After many months of speculation, K-Swiss said this week that E-Land, the South Korean fashion and retail giant, had agreed to buy the ailing Californian sports apparel and footwear company at a price of $4.75 per share in cash, which values the K-Swiss group at about $170 million.

This amounts to a premium of 49 percent on the closing price of $3.19 for K-Swiss shares on Nasdaq on Wednesday, the day before the deal became public. The deal with E-Land, which was approved by all of the board members of the family-run business, is meant to close in the second quarter.

K-Swiss has been in dire straits in the last few years, as it struggled to make up for the sales decline of its predominantly white sneaker range. The company sought to compensate for this by expanding its performance range: While it remained strong in tennis footwear, it moved into triathlon and running, among others. Then the company's managers pinned their hopes on Clean Classics, a range launched this year to give fresh impetus to its lifestyle business.

Still, the company's sales were nearly halved from $508.6 million in 2005 to $268.4 million in 2011, and they were down again at double-digit rates for the first three quarters of last year, chiefly due to sagging U.S. sales. Losses added up to about $165 million in the three years from 2009 to 2011, leading to radical cost-cutting last year. The company's market capitalization plummeted, down by more than 90 percent since 2006.

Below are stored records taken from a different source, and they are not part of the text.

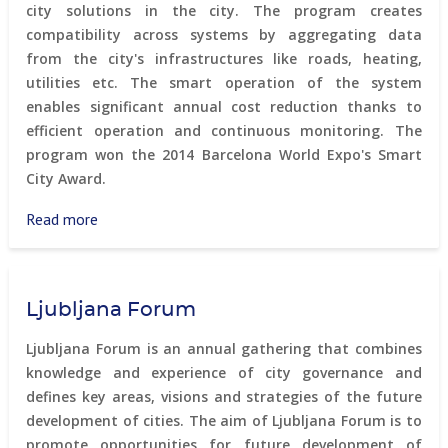
city solutions in the city. The program creates
compatibility across systems by aggregating data
from the city's infrastructures like roads, heating,
utilities etc. The smart operation of the system
enables significant annual cost reduction thanks to
efficient operation and continuous monitoring. The
program won the 2014 Barcelona World Expo's Smart
City Award.
Read more
about
Copenhagen
Connecting
Ljubljana Forum
Ljubljana Forum is an annual gathering that combines
knowledge and experience of city governance and
defines key areas, visions and strategies of the future
development of cities. The aim of Ljubljana Forum is to
promote opportunities for future development of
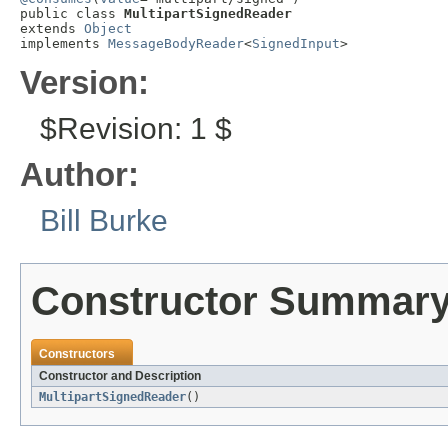
public class 
MultipartSignedReader
extends 
Object
implements 
MessageBodyReader
<
SignedInput
>
Version:
$Revision: 1 $
Author:
Bill Burke
Constructor Summar
Constructors
Constructor and Description
MultipartSignedReader
()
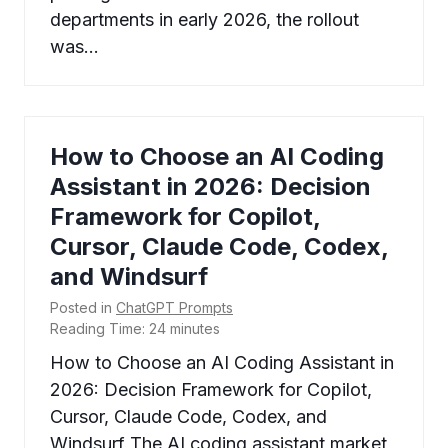
departments in early 2026, the rollout
was…
How to Choose an AI Coding
Assistant in 2026: Decision
Framework for Copilot,
Cursor, Claude Code, Codex,
and Windsurf
Posted in
ChatGPT Prompts
Reading Time:
24
minutes
How to Choose an AI Coding Assistant in
2026: Decision Framework for Copilot,
Cursor, Claude Code, Codex, and
Windsurf The AI coding assistant market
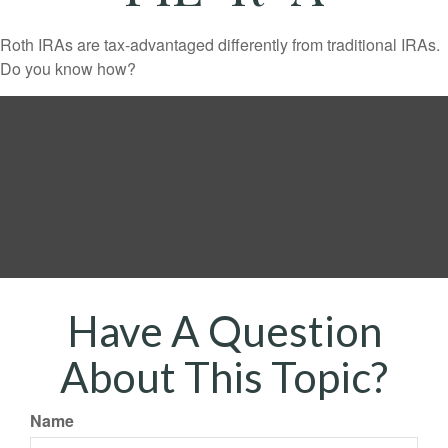
Roth IRAs are tax-advantaged differently from traditional IRAs.
Do you know how?
Have A Question
About This Topic?
Name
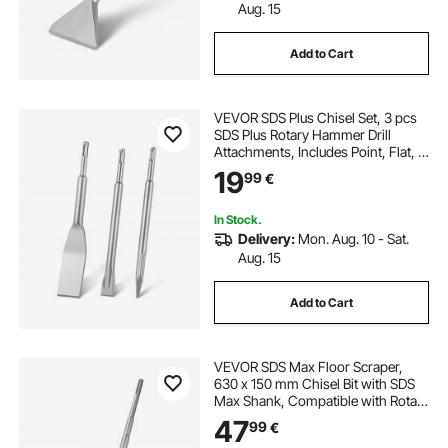
Aug. 15
Add to Cart
VEVOR SDS Plus Chisel Set, 3 pcs
SDS Plus Rotary Hammer Drill
Attachments, Includes Point, Flat, &
Angled Spade Chisels, Heat Treated
19
99
€
40Cr Alloy Steel, Sharp Edge for
Demolition, Concrete and Brick
In Stock.
Delivery:
Mon. Aug. 10 - Sat.
Aug. 15
Add to Cart
VEVOR SDS Max Floor Scraper,
630 x 150 mm Chisel Bit with SDS
Max Shank, Compatible with Rotary
Hammers, Heat Treated 40Cr Alloy
47
99
€
Steel, Sharp Edge for Removing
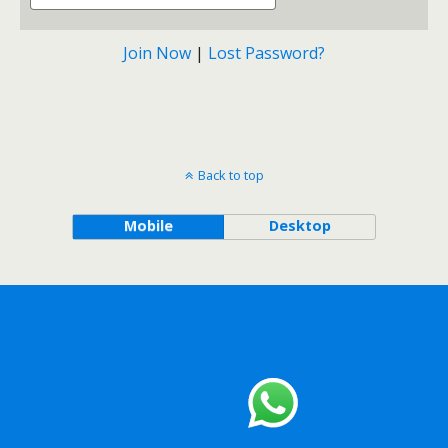
Join Now
|
Lost Password?
Back to top
Mobile
Desktop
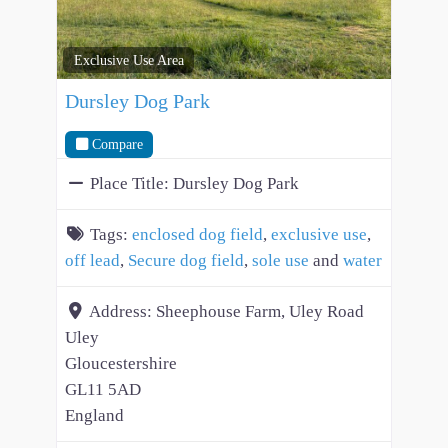
Exclusive Use Area
Dursley Dog Park
Compare
Place Title:
Dursley Dog Park
Tags:
enclosed dog field
,
exclusive use
,
off lead
,
Secure dog field
,
sole use
and
water
Address:
Sheephouse Farm, Uley Road
Uley
Gloucestershire
GL11 5AD
England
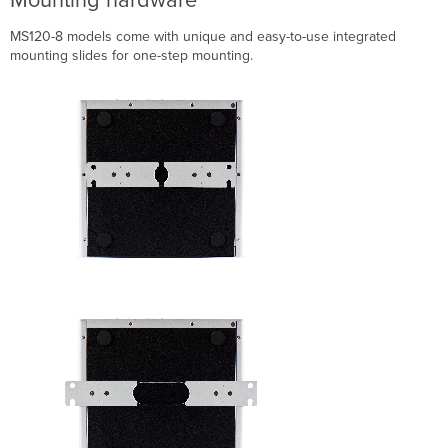
MS120-8 models come with unique and easy-to-use integrated
mounting slides for one-step mounting.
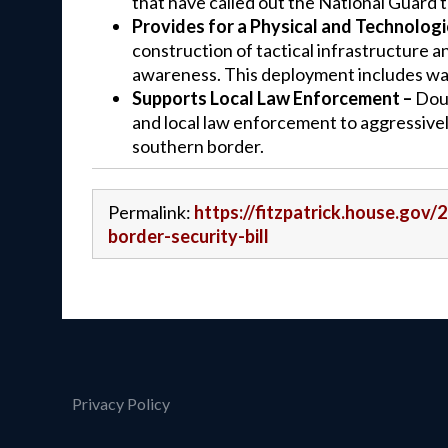
that have called out the National Guard 
Provides for a Physical and Technologic
construction of tactical infrastructure a
awareness. This deployment includes wall,
Supports Local Law Enforcement –
Doub
and local law enforcement to aggressivel
southern border.
Permalink:
https://fitzpatrick.house.gov
border-security-bill
Privacy Policy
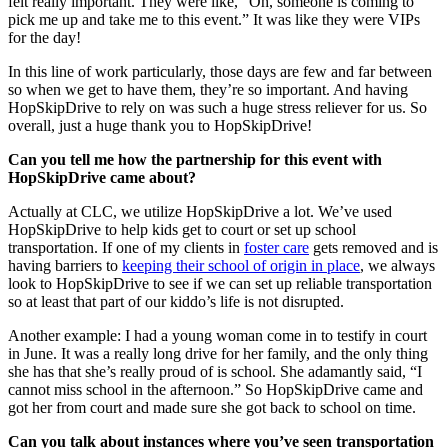
felt really important. They were like, “Oh, someone is coming to
pick me up and take me to this event.” It was like they were VIPs
for the day!
In this line of work particularly, those days are few and far between
so when we get to have them, they’re so important. And having
HopSkipDrive to rely on was such a huge stress reliever for us. So
overall, just a huge thank you to HopSkipDrive!
Can you tell me how the partnership for this event with
HopSkipDrive came about?
Actually at CLC, we utilize HopSkipDrive a lot. We’ve used
HopSkipDrive to help kids get to court or set up school
transportation. If one of my clients in
foster care
gets removed and is
having barriers to
keeping their school of origin in place
, we always
look to HopSkipDrive to see if we can set up reliable transportation
so at least that part of our kiddo’s life is not disrupted.
Another example: I had a young woman come in to testify in court
in June. It was a really long drive for her family, and the only thing
she has that she’s really proud of is school. She adamantly said, “I
cannot miss school in the afternoon.” So HopSkipDrive came and
got her from court and made sure she got back to school on time.
Can you talk about instances where you’ve seen transportation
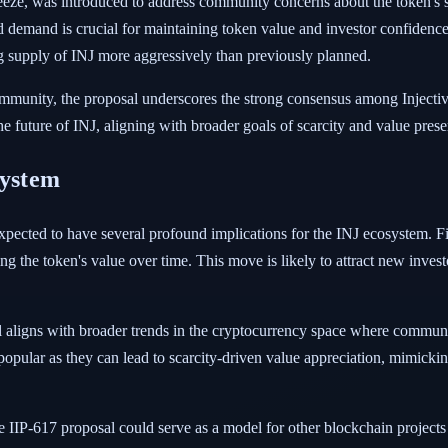
eze, was introduced to address community concerns about the token's
 demand is crucial for maintaining token value and investor confidence.
g supply of INJ more aggressively than previously planned.
munity, the proposal underscores the strong consensus among Injective
he future of INJ, aligning with broader goals of scarcity and value prese
system
ected to have several profound implications for the INJ ecosystem. Firs
cing the token's value over time. This move is likely to attract new inves
l aligns with broader trends in the cryptocurrency space where communi
pular as they can lead to scarcity-driven value appreciation, mimickin
he IIP-617 proposal could serve as a model for other blockchain project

Steven Nichols, the chairman of the company's board and its majority shareholder in terms of voting rights, said that the takeover by E-Land would provide the K-Swiss brand with the resources and scale to return to its former performance levels. He added that it could maximize the potential of Palladium, the French footwear brand acquired by K-Swiss about three years ago.

E-Land, which owns a raft of Korean and international fashion brands, is apparently interested in K-Swiss partly to build up its own business in the U.S. market. A spokesman was quoted as saying in The Korea Times that E-Land also intended to strengthen the K-Swiss brand with its infrastructure in Asia. E-Land is active in the sports market through its licensing deals in South Korea with brands from New Balance to Berghaus and Ellesse.

The Korean company will use existing resources to finance the prospective deal. The group appears to be on the acquisition trail: Just a few months ago, E-Land held talks for the potential takeover of Lafuma, the French outdoor and action sports company, which is changing hands now differently (see the related article in this issue). Over the last years the Korean group has invested in outlets, leisure holdings and upmarket brands such as Lario 1898 and Mandarina Duck.

The deal with K-Swiss requires regulatory approval as well as the go-ahead of interests representing 80 percent of K-Swiss' outstanding shares. However, K-Swiss pointed out that shareholders holding 75 percent of the shares had already committed to the agreement. This support probably comes from Nichols: The company's filings indicate that, through his Class B shares, he held nearly 70 percent of K-Swiss' voting rights at the end of 2011. Some more votes may have been committed by his son David, the company's vice president in charge of sales and marketing.

K-Swiss was famously launched in Van Nuys, California, in 1966 by two Swiss ski racers, Art and Ernie Brunner. They took an interest in tennis when they moved to the U.S. and came up with the first leather tennis shoe in the country, which became known as the Classic.

Two decades later, in 1986, the company was acquired by investors around Steven Nichols, then an executive at Stride Rite. K-Swiss rapidly expanded as Nichols built up the tennis range and introduced lifestyle products. The company went public in 1990. It enjoyed several halcyon years, which enabled the company to build up a considerable cash pile, until the downturn set in.